That was a difficult thing to type.
The Democratic party has at more times than I can count over my almost lifetime membership in it infuriated me in the positions it's leadership has taken. There have been many, many times over the past several years that I've considered leaving the party.
So why would I remain a registered Democrat? Why not join the Socialist, or Green parties?
Distilled down to it's base there are two separate reasons I remain in the Democratic party.
The first is that the platform of the Democratic party is generally progressive in nature and I'm a progressive.

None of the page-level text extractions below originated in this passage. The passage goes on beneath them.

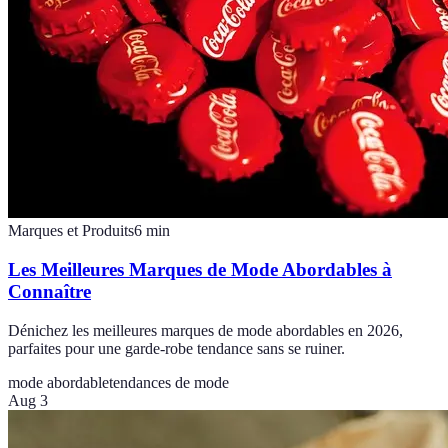
Marques et Produits
6
min
Les Meilleures Marques de Mode Abordables à
Connaître
Dénichez les meilleures marques de mode abordables en 2026,
parfaites pour une garde-robe tendance sans se ruiner.
mode abordable
tendances de mode
Aug 3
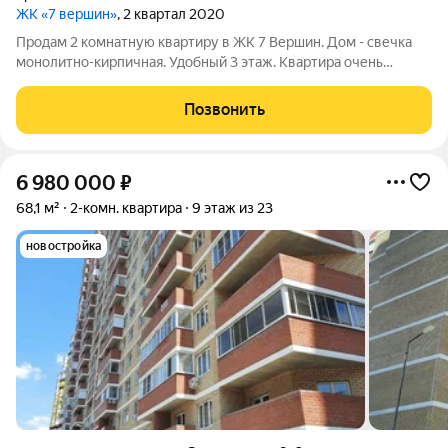
ЖК «7 вершин»
, 2 квартал 2020
Продам 2 комнатную квартиру в ЖК 7 Вершин. Дом - свечка
монолитно-кирпичная. Удобный 3 этаж. Квартира очень
светлая, вид из окон на детскую площадку и парковку для
машин, ничего не загораживает. Удобная планировка:
Позвонить
просторная прихожая 9,1 м2,
6 980 000
₽
68,1 м²
2-комн. квартира
9 этаж из 23
новостройка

The second, perhaps more important reason is it's the largest and most organized alternative to the other major political party - the Republicans. A Republican party which at it's core has spent the last thirty years working to destroy everything that is good and decent about the country I love.

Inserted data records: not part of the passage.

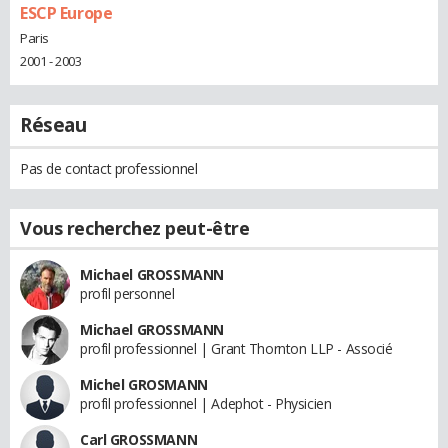
ESCP Europe
Paris
2001 - 2003
Réseau
Pas de contact professionnel
Vous recherchez peut-être
Michael GROSSMANN
profil personnel
Michael GROSSMANN
profil professionnel | Grant Thornton LLP - Associé
Michel GROSMANN
profil professionnel | Adephot - Physicien
Carl GROSSMANN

So I'm left to supporting an imperfect party that at it's best is able to win us things like Social Security but at it's worst it can barely stand up to save Social Security when it was under assault by Republicans who believe the governing rule of society should be survival of the fittest.
As long as I call myself a Democrat I recognize that doing so entails responsibilities to my fellow party members. Those responsibilities usually take the form of compromising on my personal preference for who will represent us in contests with Republicans.

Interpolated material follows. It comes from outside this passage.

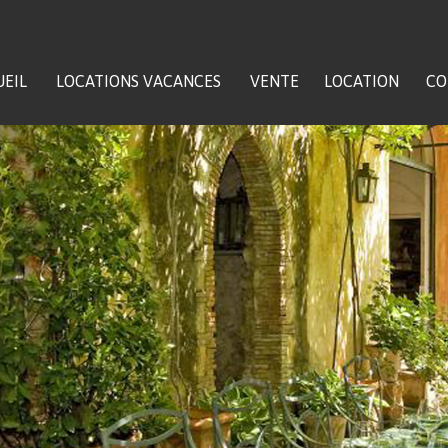
EIL
LOCATIONS VACANCES
VENTE
LOCATION
CO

At the start of this seemingly endless presidential primary I supported Kucinich. He was the most progressive of the bunch and his politics are closest to my own. He lost his bid for the nomination fairly early into the campaign.
My fallback candidate was Edwards. His commitment to social justice was Kennedyesque. He voted for the war while he was in the senate but had soundly renounced that vote. His candidacy crashed and burned shortly after Kucinich's.
At this point I was pretty pissed off. It seemed to me that the truly progressive voices were dropping out while we were left with what I considered establishment candidates in Clinton and Obama. Yes, these two candidates represented historical firsts but their was nothing about their candidacies that threatened official Washington.
I also had some sour grapes about how about how my candidates were treated by the media...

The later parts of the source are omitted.